CERRITOS, Calif.—When Specialty Silicone Fabricators was looking to expand and build new facilities twice in the last decade, rather than going elsewhere, it remained in California.
Specialty Silicone—like the other California-based firms that participated in Rubber & Plastics News roundtable at R.D. Abbott Co. Inc.'s headquarters in Cerritos—decided that the benefits of being a manufacturer in California still outweighed the negatives.
In 2005, the 200-person supplier of mostly medical-related goods moved a factory from Santa Ana, Calif., to nearby Tustin, largely because it wanted to retain its staff, said Chris Mazelin, the firm's marketing manager and son of one of its founders.
“Management said they wanted to stay within this radius because we want all the people to stay,” he said. “After six buildings and a solid year of searching, we ended up in Tustin. It's interesting how that drove the decision.”
Then, in 2010, Specialty Silicone was looking to replace its complex in Paso Robles, Calif., where it had three buildings encompassing 75,000 square feet of space. “That would have been the time to move,” Mazelin said.
In fact, other states did put on a recruiting push to lure the high-tech firm away from California. “You had states like Texas that at the time we built this building in Paso, they would have literally given us a building built to suit,” he said. “Instead of us spending $13 million on a building, they would have given me a $13 million building and tax incentives for 10 years for us to move the business there. The whole state of Texas, they want your business.”

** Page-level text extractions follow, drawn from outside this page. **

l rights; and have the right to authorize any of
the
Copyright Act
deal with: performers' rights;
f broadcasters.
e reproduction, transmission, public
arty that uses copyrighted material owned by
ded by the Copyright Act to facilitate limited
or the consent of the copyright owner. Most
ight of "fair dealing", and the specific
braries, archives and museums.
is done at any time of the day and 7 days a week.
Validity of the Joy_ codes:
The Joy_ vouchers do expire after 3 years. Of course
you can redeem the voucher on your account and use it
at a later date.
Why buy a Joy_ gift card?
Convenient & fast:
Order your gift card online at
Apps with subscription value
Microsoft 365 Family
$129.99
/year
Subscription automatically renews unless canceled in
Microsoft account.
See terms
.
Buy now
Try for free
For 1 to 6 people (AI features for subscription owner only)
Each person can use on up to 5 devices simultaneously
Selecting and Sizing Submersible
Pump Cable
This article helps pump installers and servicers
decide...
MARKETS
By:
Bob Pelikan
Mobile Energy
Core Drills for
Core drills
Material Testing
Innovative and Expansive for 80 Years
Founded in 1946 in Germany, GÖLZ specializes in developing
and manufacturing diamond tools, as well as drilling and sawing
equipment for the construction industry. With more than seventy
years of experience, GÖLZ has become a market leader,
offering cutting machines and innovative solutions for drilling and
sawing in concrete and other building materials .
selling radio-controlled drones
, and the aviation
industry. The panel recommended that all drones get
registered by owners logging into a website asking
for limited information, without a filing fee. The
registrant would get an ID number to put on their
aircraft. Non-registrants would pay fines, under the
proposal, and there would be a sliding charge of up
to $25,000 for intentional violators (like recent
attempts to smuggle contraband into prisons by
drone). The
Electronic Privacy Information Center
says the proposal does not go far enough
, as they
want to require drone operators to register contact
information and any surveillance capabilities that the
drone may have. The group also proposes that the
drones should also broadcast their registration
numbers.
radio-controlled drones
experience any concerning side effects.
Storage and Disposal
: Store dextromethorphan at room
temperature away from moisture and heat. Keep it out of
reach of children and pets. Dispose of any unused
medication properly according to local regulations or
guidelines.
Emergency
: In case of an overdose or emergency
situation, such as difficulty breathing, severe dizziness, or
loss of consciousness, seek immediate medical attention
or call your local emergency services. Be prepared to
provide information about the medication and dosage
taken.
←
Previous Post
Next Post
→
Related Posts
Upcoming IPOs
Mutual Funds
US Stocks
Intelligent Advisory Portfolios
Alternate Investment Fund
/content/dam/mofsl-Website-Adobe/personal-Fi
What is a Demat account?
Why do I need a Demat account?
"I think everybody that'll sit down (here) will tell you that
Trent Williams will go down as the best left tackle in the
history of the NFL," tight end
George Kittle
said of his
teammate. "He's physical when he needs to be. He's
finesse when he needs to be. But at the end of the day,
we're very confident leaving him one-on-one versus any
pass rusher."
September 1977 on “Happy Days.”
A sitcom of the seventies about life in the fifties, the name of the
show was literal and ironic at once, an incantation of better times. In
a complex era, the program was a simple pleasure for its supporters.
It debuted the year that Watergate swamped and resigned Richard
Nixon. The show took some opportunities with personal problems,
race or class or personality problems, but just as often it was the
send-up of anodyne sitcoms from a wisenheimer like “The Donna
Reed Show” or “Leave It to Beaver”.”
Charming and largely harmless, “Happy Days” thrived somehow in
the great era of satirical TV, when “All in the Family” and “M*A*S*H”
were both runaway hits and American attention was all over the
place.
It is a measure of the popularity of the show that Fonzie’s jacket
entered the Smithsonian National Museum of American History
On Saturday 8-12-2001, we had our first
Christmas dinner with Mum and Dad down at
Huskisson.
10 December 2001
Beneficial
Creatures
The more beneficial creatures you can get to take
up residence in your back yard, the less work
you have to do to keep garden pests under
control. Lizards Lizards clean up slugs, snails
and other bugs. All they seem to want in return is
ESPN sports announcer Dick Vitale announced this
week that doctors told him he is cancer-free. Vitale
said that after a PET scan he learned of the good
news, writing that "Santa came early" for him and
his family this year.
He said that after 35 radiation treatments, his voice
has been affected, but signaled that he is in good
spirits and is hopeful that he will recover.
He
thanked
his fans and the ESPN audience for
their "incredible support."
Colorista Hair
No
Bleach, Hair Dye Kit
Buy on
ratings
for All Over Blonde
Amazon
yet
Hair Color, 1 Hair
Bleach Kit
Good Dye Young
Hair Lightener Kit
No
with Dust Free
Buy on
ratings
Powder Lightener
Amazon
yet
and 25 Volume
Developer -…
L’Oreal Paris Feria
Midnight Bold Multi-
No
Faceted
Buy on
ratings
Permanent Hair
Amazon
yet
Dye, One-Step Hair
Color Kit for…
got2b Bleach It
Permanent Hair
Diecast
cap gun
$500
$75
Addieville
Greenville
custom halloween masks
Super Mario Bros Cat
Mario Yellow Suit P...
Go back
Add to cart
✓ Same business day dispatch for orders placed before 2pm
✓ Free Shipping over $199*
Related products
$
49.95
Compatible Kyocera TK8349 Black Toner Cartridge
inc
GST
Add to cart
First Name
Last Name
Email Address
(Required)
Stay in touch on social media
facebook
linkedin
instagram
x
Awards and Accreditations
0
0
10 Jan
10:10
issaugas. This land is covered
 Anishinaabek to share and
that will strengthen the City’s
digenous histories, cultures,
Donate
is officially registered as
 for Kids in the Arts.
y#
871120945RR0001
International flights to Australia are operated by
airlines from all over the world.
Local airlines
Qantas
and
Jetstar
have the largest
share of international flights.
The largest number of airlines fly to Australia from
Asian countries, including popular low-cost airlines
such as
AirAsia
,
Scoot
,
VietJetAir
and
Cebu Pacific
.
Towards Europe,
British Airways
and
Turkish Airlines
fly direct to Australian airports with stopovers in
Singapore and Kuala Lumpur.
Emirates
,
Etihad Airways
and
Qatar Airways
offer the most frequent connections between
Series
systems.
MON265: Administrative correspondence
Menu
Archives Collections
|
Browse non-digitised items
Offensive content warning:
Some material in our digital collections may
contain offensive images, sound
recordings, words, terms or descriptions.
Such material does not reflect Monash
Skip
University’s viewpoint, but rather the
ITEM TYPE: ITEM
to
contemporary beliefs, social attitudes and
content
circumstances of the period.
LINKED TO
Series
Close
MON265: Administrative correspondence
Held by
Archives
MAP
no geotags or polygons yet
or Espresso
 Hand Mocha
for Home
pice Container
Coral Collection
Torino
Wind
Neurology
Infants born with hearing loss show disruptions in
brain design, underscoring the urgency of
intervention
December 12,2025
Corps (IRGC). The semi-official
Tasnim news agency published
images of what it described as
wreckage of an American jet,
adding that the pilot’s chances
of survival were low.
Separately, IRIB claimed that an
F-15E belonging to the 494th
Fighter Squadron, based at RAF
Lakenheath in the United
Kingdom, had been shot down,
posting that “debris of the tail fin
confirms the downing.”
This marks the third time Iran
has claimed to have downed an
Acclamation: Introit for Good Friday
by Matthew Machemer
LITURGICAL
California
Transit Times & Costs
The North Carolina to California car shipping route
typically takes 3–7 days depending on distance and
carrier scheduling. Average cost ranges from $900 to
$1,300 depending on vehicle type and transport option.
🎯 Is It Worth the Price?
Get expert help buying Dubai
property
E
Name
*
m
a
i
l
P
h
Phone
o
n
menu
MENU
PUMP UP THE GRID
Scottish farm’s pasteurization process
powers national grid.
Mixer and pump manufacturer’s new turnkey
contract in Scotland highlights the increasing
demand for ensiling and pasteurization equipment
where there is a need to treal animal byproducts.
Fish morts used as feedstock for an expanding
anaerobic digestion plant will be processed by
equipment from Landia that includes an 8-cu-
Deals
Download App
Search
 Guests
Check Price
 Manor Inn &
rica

Yet, Specialty Silicone stayed put, building a 100,000-sq-ft. complex on the site of its prior factories. Mazelin said the company had a good relationship with Paso Robles officials, and its facilities were on airport property owned and managed by the city. Besides help from the city in getting the necessary approvals—a difficult proposition in California—there were other reasons Specialty Silicone remained in Paso Robles.
“There's too much potential here,” Mazelin said. “When covering the West Coast as a sales person, hands down it was the highest producing sales territory from the standpoint of new business development. There are more new ideas in the medical device industry coming out of the Bay Area than the rest of the country combined.”